Responsibility is complicated. I'm sure I'm getting most of it wrong. But I'm going to keep trying.
You and I are a lot alike. Different in some ways (I'm certainly no Marxist, for example), but I can relate to a lot of what you say here. Atheist? Check. Anti-Trump? Check. Left of center squish? Check.
I will say that I am staunchly anti-"heritage" in the sense you describe here. You say that your responsibility as a descendent of a Founding Father is "debatable". Here's my contribution to the debate - to me it's anathema to the principles of individuality, which are foundational to Western thinking (sadly in decline on the American left). We do not hold people responsible for the sins of their ancestors. That's the stuff of blood feuds and ethnic conflict. As an American, I've seen enough of the deleterious effects of "white guilt" on society. Arguably it served a purpose for a time, but one needn't feel personally responsible for something in order to see that a wrong needs to be righted. And now it has become a toxic element of modern progressivism, suppressing what should be an uncontroversial opposition to a dangerous strain of illiberalism in leftist thinking. And I say this as a Euro-mongrel whose ancestors weren't even here during the time of slavery - so even though I'm white, I could easily justify an exemption from any inherited responsibility. But nobody should have to.

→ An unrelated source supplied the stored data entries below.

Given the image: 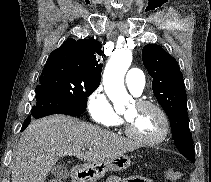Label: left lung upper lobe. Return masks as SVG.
<instances>
[{
  "instance_id": "left-lung-upper-lobe-1",
  "label": "left lung upper lobe",
  "mask_w": 211,
  "mask_h": 182,
  "mask_svg": "<svg viewBox=\"0 0 211 182\" xmlns=\"http://www.w3.org/2000/svg\"><path fill=\"white\" fill-rule=\"evenodd\" d=\"M142 60L153 78L154 95L170 120L176 147L194 163L195 151L188 123L187 96L183 75L177 61L156 44L144 46Z\"/></svg>"
}]
</instances>
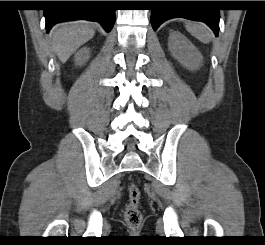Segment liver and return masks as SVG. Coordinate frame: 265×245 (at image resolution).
<instances>
[{
  "label": "liver",
  "mask_w": 265,
  "mask_h": 245,
  "mask_svg": "<svg viewBox=\"0 0 265 245\" xmlns=\"http://www.w3.org/2000/svg\"><path fill=\"white\" fill-rule=\"evenodd\" d=\"M94 29L90 23L80 20L55 25L50 31L52 50L65 63L83 44L93 38Z\"/></svg>",
  "instance_id": "1"
}]
</instances>
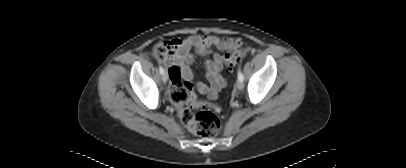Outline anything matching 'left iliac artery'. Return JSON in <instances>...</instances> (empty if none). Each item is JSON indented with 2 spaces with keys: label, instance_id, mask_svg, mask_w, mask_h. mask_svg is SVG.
<instances>
[{
  "label": "left iliac artery",
  "instance_id": "44dca946",
  "mask_svg": "<svg viewBox=\"0 0 406 168\" xmlns=\"http://www.w3.org/2000/svg\"><path fill=\"white\" fill-rule=\"evenodd\" d=\"M238 79H239L240 81H243V80H244V76H243V74H242L240 68L238 69Z\"/></svg>",
  "mask_w": 406,
  "mask_h": 168
}]
</instances>
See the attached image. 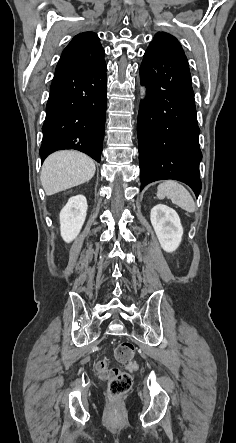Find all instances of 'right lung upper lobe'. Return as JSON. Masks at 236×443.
<instances>
[{
  "label": "right lung upper lobe",
  "mask_w": 236,
  "mask_h": 443,
  "mask_svg": "<svg viewBox=\"0 0 236 443\" xmlns=\"http://www.w3.org/2000/svg\"><path fill=\"white\" fill-rule=\"evenodd\" d=\"M104 55L105 51L97 34L83 32L76 35L63 50L57 66L98 67L105 63Z\"/></svg>",
  "instance_id": "cb5924a9"
}]
</instances>
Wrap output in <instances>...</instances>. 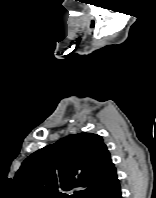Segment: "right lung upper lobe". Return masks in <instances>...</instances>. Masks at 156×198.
Instances as JSON below:
<instances>
[{
  "mask_svg": "<svg viewBox=\"0 0 156 198\" xmlns=\"http://www.w3.org/2000/svg\"><path fill=\"white\" fill-rule=\"evenodd\" d=\"M15 179L33 195L65 198H106L119 186L116 169L101 136L79 133L31 154ZM77 196V197H76Z\"/></svg>",
  "mask_w": 156,
  "mask_h": 198,
  "instance_id": "obj_1",
  "label": "right lung upper lobe"
}]
</instances>
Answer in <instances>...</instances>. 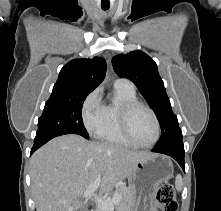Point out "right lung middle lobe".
Returning <instances> with one entry per match:
<instances>
[{"instance_id":"right-lung-middle-lobe-1","label":"right lung middle lobe","mask_w":221,"mask_h":211,"mask_svg":"<svg viewBox=\"0 0 221 211\" xmlns=\"http://www.w3.org/2000/svg\"><path fill=\"white\" fill-rule=\"evenodd\" d=\"M88 94L79 96H51L38 119L35 140L64 134L89 135L82 121L81 110Z\"/></svg>"}]
</instances>
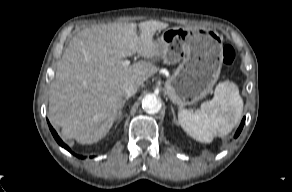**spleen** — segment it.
Returning a JSON list of instances; mask_svg holds the SVG:
<instances>
[{
	"label": "spleen",
	"instance_id": "spleen-1",
	"mask_svg": "<svg viewBox=\"0 0 292 192\" xmlns=\"http://www.w3.org/2000/svg\"><path fill=\"white\" fill-rule=\"evenodd\" d=\"M243 100L238 86L230 81L220 82L211 101L201 104L200 109H180L178 123L182 129L199 142L210 143L214 137L229 134L239 122Z\"/></svg>",
	"mask_w": 292,
	"mask_h": 192
}]
</instances>
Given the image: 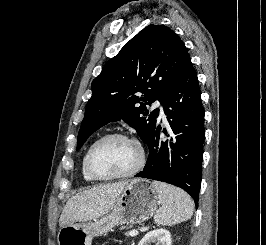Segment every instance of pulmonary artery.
Masks as SVG:
<instances>
[{"label":"pulmonary artery","mask_w":266,"mask_h":245,"mask_svg":"<svg viewBox=\"0 0 266 245\" xmlns=\"http://www.w3.org/2000/svg\"><path fill=\"white\" fill-rule=\"evenodd\" d=\"M152 108H159V111H160V116L162 118H165V115H164V110H163V106L162 104L159 102V101H155L152 105Z\"/></svg>","instance_id":"e3ab8cb5"}]
</instances>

So suffice it to say, I don't think you should feel any responsibility for the sins of my country based on your birth. I think you have a far better justification in taking an active interest in America: you are a citizen of what we loosely call the "free world", and like it or not, America is ... *consults experts* ... yes, it seems we are still, more or less, the leader of the free world. Canada may not be perfect, but in many ways you set a good example for America - and believe me, it does not go unnoticed. So keep doing that, and learn from our mistakes.
Yeah. I struggle with the... *extent* of responsibility in this context. We're a society that believes in inheritance. We believe that a parent's material successes should be passed to their descendants. But we struggle with the inheritance of debts.
I have a fairly comfortable place in our fairly comfortable society. But I didn't personally establish all the systems and institutions and structures that allow that comfort. I have a debt to those who came before me; I owe my position, my very existence, to my forebears.
What form should this debt take? I think there's no easy answer. How much do I owe the people my ancestors displaced and enslaved to establish a life here? Remembrance, at the very least. I'm a reparationist, yet I also reject reparations for the Asian Head Tax my ancestors had to pay to become Canadian (and that last part only included citizenship *within living memory*!). I grasp the inconsistency, but can't help these divergent perspectives.
I owe my language to the repeated conquests of the British Isles by every major European power for almost three millennia. Does that debt get balanced out by the havoc of those conquests? Can you get Shakespeare or Chaucer or Wilde without the slaughters of the Romans, or the Danes, or the Normans, or the Victorians?
This sense of debt, of attachment to the people and events and triumphs and atrocities that came before, that sense is something I can't silence.
I'm not about to burn all my worldly possessions or anything, but I think there is a positive effect from acknowledging our debts to the past. It can make us feel small, but also humble. It can make us feel encumbered, but also enmeshed in and connected to a tapestry of billions of stories from across the globe. It can make me feel responsible for the lives my slaveholding ancestors destroyed, and yet proud of the Civil War they fought to destroy slavery.
Responsibility is complicated. I'm sure I'm getting most of it wrong. But I'm going to keep trying.